▸ **Required work**: Nothing but the lines from the one containing "Vivi il tuo sogno a Madonna" through the final line of the data should be repeated, and each must be exact.

################

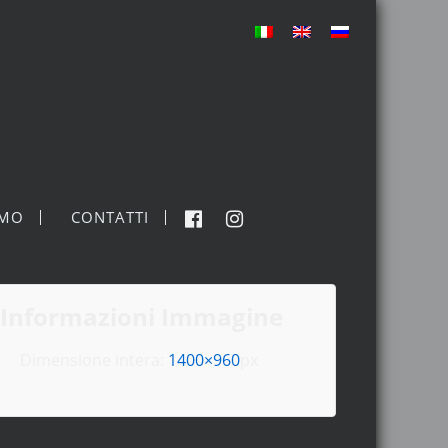
MO
CONTATTI
Informazioni Immagine
Dimensione intera:
1400×960
px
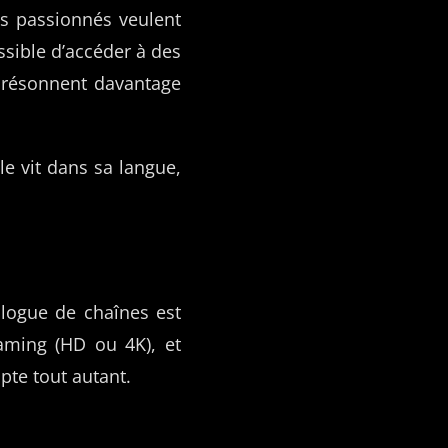
es passionnés veulent
ossible d’accéder à des
 résonnent davantage
le vit dans sa langue,
talogue de chaînes est
reaming (HD ou 4K), et
pte tout autant.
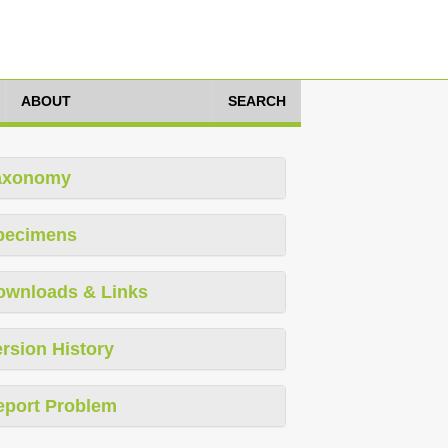
ABOUT
SEARCH
axonomy
pecimens
ownloads & Links
rsion History
eport Problem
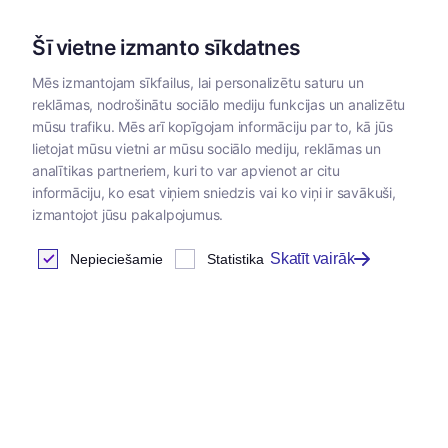
Šī vietne izmanto sīkdatnes
Mēs izmantojam sīkfailus, lai personalizētu saturu un
reklāmas, nodrošinātu sociālo mediju funkcijas un analizētu
Kategorijas
mūsu trafiku. Mēs arī kopīgojam informāciju par to, kā jūs
lietojat mūsu vietni ar mūsu sociālo mediju, reklāmas un
analītikas partneriem, kuri to var apvienot ar citu
Klientu autorizācija
informāciju, ko esat viņiem sniedzis vai ko viņi ir savākuši,
izmantojot jūsu pakalpojumus.
Skatīt vairāk
Nepieciešamie
Statistika
Ienākt
E-pasta adrese
*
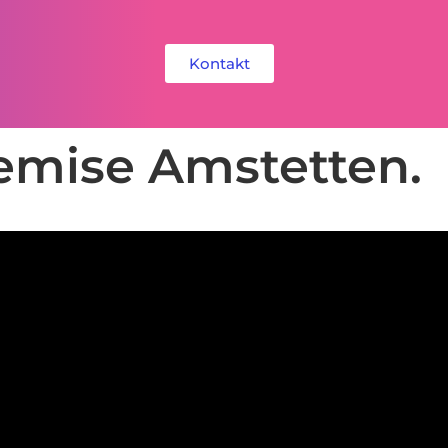
Kontakt
emise Amstetten.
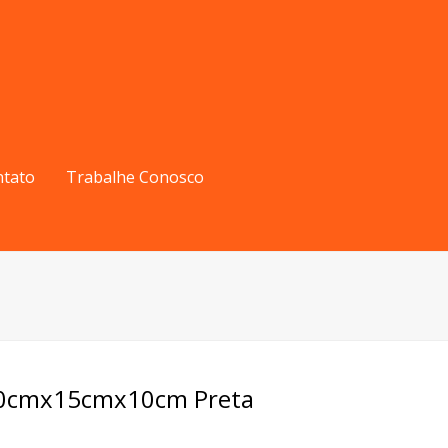
ntato
Trabalhe Conosco
20cmx15cmx10cm Preta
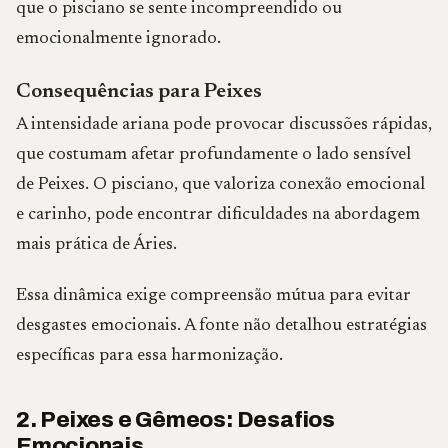
que o pisciano se sente incompreendido ou
emocionalmente ignorado.
Consequências para Peixes
A intensidade ariana pode provocar discussões rápidas,
que costumam afetar profundamente o lado sensível
de Peixes. O pisciano, que valoriza conexão emocional
e carinho, pode encontrar dificuldades na abordagem
mais prática de Áries.
Essa dinâmica exige compreensão mútua para evitar
desgastes emocionais. A fonte não detalhou estratégias
específicas para essa harmonização.
2. Peixes e Gêmeos: Desafios
Emocionais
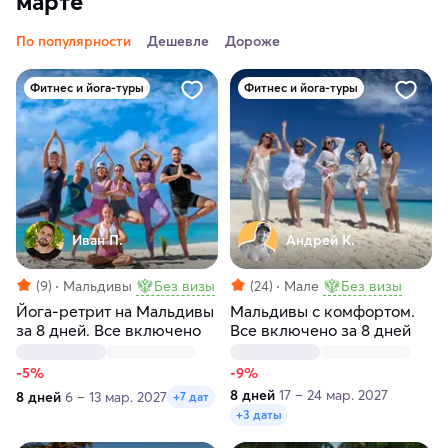
марте
По популярности
Дешевле
Дороже
Фитнес и йога-туры
Фитнес и йога-туры
Иван П.
Андрей К.
(9)
Мальдивы
Без визы
(24)
Мале
Без визы
Йога-ретрит на Мальдивы
Мальдивы с комфортом.
за 8 дней. Все включено
Все включено за 8 дней
-5%
-9%
8 дней
17 – 24 мар. 2027
8 дней
6 – 13 мар. 2027
+7 дат
+3 даты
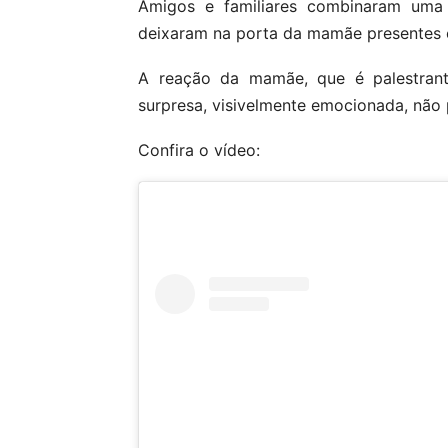
Amigos e familiares combinaram um
deixaram na porta da mamãe presentes 
A reação da mamãe, que é palestrant
surpresa, visivelmente emocionada, não 
Confira o vídeo:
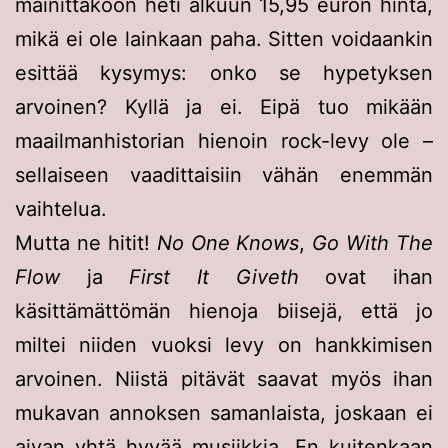
mainittakoon heti alkuun 15,95 euron hinta,
mikä ei ole lainkaan paha. Sitten voidaankin
esittää kysymys: onko se hypetyksen
arvoinen? Kyllä ja ei. Eipä tuo mikään
maailmanhistorian hienoin rock-levy ole –
sellaiseen vaadittaisiin vähän enemmän
vaihtelua.
Mutta ne hitit!
No One Knows
,
Go With The
Flow
ja
First It Giveth
ovat ihan
käsittämättömän hienoja biisejä, että jo
miltei niiden vuoksi levy on hankkimisen
arvoinen. Niistä pitävät saavat myös ihan
mukavan annoksen samanlaista, joskaan ei
aivan yhtä hyvää musiikkia. En kuitenkaan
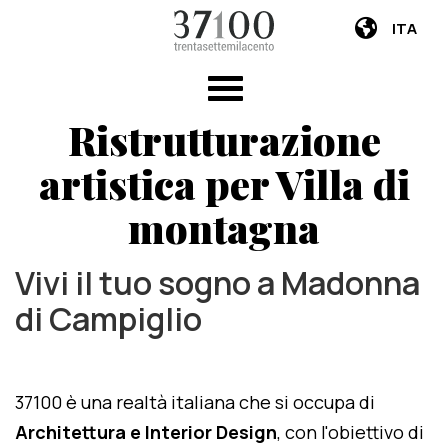
ITA
Ristrutturazione
artistica per Villa di
montagna
Vivi il tuo sogno a Madonna
di Campiglio
37100 è una realtà italiana che si occupa di
Architettura e Interior Design
, con l'obiettivo di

################

▸ **Response to this exercise**:
Vivi il tuo sogno a Madonna
di Campiglio
37100 è una realtà italiana che si occupa di
Architettura e Interior Design
, con l'obiettivo di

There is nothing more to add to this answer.